- Your task -
For the records below, print the lines from the line with "Tablet Cases" through the line with "nts. You can" exactly as written; include both end lines and exclude the rest.

- Listed entries -

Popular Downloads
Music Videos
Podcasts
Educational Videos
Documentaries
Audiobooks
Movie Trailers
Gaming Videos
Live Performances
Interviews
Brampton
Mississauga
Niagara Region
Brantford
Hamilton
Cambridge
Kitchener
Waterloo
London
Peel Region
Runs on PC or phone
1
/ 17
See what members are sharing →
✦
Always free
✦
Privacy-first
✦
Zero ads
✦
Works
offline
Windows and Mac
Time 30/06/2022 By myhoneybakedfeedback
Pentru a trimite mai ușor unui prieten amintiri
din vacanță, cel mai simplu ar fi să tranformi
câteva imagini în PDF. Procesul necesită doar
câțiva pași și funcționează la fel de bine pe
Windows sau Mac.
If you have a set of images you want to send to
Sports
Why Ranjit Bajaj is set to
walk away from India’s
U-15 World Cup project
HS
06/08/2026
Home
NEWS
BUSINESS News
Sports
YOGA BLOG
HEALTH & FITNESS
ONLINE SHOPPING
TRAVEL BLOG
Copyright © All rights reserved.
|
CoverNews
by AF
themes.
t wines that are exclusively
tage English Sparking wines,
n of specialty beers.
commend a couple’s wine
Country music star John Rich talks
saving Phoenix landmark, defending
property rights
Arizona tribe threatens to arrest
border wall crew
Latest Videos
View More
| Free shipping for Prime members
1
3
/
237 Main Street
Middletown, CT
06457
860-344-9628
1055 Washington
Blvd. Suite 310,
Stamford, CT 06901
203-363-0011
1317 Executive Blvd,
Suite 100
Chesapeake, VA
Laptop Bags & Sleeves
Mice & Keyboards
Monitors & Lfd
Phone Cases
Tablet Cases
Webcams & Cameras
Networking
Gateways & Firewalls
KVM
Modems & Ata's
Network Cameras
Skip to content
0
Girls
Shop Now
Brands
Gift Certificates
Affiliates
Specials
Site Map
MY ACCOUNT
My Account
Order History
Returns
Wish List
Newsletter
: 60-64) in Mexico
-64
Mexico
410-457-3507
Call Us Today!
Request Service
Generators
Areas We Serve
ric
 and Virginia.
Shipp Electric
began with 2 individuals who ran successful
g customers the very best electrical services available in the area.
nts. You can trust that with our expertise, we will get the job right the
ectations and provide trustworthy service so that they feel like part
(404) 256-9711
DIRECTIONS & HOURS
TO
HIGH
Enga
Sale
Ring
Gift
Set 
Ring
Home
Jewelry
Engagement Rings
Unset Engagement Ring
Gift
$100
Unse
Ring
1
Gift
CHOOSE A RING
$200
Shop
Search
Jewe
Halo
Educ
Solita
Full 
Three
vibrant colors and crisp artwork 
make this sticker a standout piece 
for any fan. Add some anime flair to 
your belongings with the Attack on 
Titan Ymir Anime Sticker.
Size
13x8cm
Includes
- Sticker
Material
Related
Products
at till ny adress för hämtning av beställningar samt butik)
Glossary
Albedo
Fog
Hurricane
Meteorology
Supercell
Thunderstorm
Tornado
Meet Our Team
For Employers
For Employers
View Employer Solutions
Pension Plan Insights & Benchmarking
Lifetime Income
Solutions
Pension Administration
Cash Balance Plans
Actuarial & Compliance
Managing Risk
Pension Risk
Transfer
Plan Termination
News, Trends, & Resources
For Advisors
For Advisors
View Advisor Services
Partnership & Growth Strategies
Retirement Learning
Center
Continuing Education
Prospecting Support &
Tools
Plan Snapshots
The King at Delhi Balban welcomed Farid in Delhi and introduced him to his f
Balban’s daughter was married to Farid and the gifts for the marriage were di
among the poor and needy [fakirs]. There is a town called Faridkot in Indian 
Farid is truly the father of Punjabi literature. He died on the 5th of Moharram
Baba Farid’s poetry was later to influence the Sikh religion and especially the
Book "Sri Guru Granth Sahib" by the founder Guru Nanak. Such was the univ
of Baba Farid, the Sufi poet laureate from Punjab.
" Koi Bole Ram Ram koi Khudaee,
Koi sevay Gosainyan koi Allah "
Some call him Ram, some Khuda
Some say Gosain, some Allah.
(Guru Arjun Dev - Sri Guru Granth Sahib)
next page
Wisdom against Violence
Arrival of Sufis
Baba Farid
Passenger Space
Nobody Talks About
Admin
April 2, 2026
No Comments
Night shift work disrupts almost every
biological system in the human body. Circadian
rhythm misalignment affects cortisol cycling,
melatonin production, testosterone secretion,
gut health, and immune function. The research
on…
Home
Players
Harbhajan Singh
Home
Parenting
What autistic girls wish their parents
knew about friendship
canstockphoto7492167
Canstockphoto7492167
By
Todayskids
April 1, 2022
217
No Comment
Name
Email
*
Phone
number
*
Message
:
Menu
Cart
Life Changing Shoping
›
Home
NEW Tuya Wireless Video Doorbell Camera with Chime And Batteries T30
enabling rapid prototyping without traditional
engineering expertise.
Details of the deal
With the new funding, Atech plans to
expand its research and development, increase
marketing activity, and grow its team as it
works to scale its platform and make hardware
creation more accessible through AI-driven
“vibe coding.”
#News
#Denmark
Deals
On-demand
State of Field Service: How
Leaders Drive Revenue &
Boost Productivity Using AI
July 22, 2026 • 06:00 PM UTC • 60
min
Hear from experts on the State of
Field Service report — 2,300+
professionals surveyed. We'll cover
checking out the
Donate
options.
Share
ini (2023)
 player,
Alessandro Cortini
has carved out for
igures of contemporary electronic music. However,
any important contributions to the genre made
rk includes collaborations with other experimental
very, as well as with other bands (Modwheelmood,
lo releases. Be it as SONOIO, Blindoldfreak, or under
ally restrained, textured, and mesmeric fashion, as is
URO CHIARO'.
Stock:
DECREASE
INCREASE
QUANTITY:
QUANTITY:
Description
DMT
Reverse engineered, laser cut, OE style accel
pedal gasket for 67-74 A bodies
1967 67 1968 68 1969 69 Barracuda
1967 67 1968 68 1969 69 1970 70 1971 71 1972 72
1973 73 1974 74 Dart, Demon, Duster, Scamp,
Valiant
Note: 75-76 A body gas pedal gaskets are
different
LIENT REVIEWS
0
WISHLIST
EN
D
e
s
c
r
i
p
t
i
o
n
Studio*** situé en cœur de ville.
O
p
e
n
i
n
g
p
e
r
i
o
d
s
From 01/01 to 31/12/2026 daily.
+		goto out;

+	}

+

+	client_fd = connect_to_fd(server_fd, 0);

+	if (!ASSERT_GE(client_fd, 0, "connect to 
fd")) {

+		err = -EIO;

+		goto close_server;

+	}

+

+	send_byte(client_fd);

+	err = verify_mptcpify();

- Response to the exercise -
Tablet Cases
Webcams & Cameras
Networking
Gateways & Firewalls
KVM
Modems & Ata's
Network Cameras
Skip to content
0
Girls
Shop Now
Brands
Gift Certificates
Affiliates
Specials
Site Map
MY ACCOUNT
My Account
Order History
Returns
Wish List
Newsletter
: 60-64) in Mexico
-64
Mexico
410-457-3507
Call Us Today!
Request Service
Generators
Areas We Serve
ric
 and Virginia.
Shipp Electric
began with 2 individuals who ran successful
g customers the very best electrical services available in the area.
nts. You can trust that with our expertise, we will get the job right the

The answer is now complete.